Q&A with: Antioch University New England President David Caruso
The career of David Caruso, the newly inaugurated president of Antioch University New England in Keene, shows that what we start out wanting to be is often very different from where we end up.
Caruso, 62, was a musician, a jazz trumpeter. He studied at Boston’s Berklee School of Music and played in a U.S. Army band during the Vietnam War.
Once out of the service, he moved from his home near Pittsburgh, Pa., to California, where he taught children trumpet and piano at local music studio.
Education soon became his professional focus, earning a master’s degree in early childhood education and a doctorate in child development. Eventually he became involved in college administration, including serving as vice president of Worcester State College prior to joining Antioch.
Q: Antioch is a little different than most universities because it only offers graduate degrees.
A: Antioch New England was the first campus to branch out of the main campus at Yellow Springs, Ohio, in 1964. From the beginning, it was only a graduate program. At first, it was graduate teachers at the master’s level. Then it grew to offer programs in psychology, and in 1972, we had the first graduate environmental studies program in the country.
We’ve always been only graduate programs; we’ve never had an undergraduate program. However, I think we may think about it now. We recently changed our name from Antioch New England Graduate School to Antioch University New England, so if we chose to have some undergraduate programs, it would fit.

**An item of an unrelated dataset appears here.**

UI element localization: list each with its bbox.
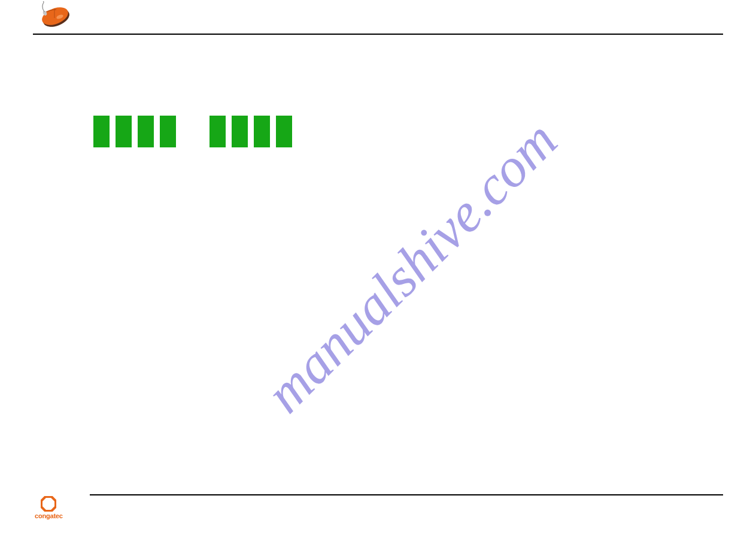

Q: What are some of the key items you’re looking to focus on as president?
A: A key priority for the next 10-year period is to transition into a more mature institution of higher learning. We really look at development and fund-raising as an important goal of that, and to build an endowment that the institution can sit on.
Another priority for us going forward is extending the reach of the campus. By that, we mean reaching out to new audiences that we might not have addressed before — those interested in other types of professional learning through certificates, workshops, the continuing education audience.
The other way is extending our reach geographically. We’ve gone from being kind of a local institution serving teachers’ education needs to being more of a regional institution where students come from throughout New England, New York, Pennsylvania, to extending our reach nationally and internationally.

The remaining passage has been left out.